From the material beneath, pull every line with the word "PLANCHE".

→ **DATA RECORDS**
+++

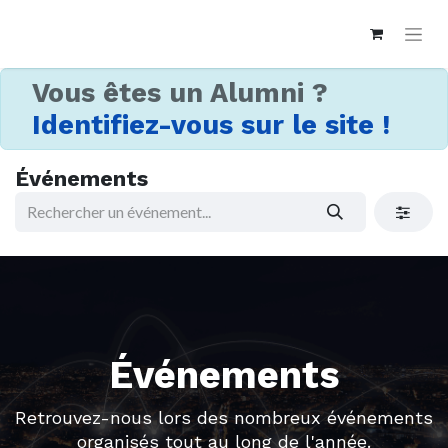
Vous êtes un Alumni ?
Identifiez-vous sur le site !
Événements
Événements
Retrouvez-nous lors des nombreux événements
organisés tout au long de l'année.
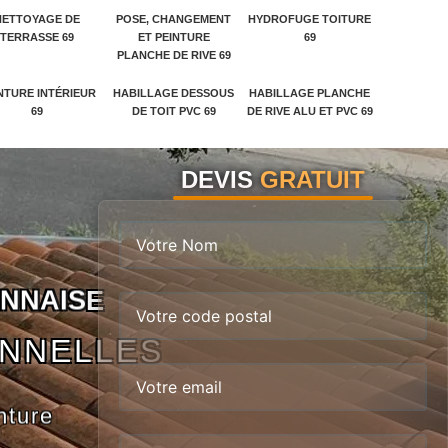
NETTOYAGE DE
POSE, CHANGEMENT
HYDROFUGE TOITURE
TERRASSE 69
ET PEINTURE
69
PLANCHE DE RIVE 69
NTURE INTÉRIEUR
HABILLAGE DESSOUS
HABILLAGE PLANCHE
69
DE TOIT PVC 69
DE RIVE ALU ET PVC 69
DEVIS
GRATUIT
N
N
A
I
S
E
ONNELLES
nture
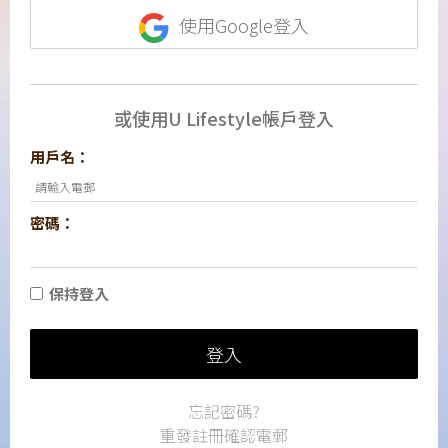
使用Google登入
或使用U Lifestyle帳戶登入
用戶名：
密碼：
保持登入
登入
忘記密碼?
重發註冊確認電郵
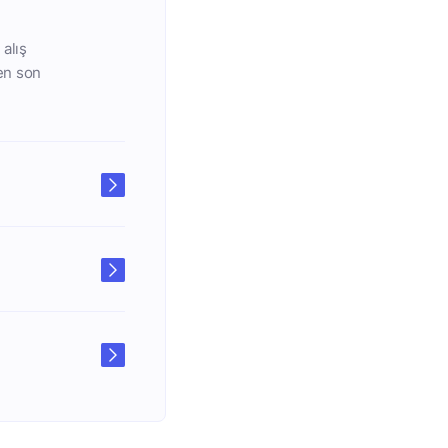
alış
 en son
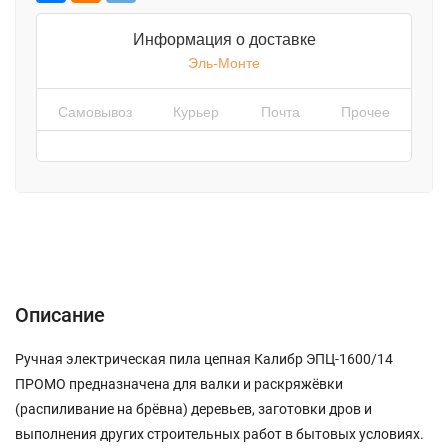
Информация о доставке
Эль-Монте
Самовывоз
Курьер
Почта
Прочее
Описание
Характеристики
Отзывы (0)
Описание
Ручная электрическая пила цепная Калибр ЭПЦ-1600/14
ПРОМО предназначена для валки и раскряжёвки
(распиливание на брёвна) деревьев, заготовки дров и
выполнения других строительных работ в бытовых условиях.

+++

→ **WRITTEN ANSWER**
PLANCHE DE RIVE 69
HABILLAGE PLANCHE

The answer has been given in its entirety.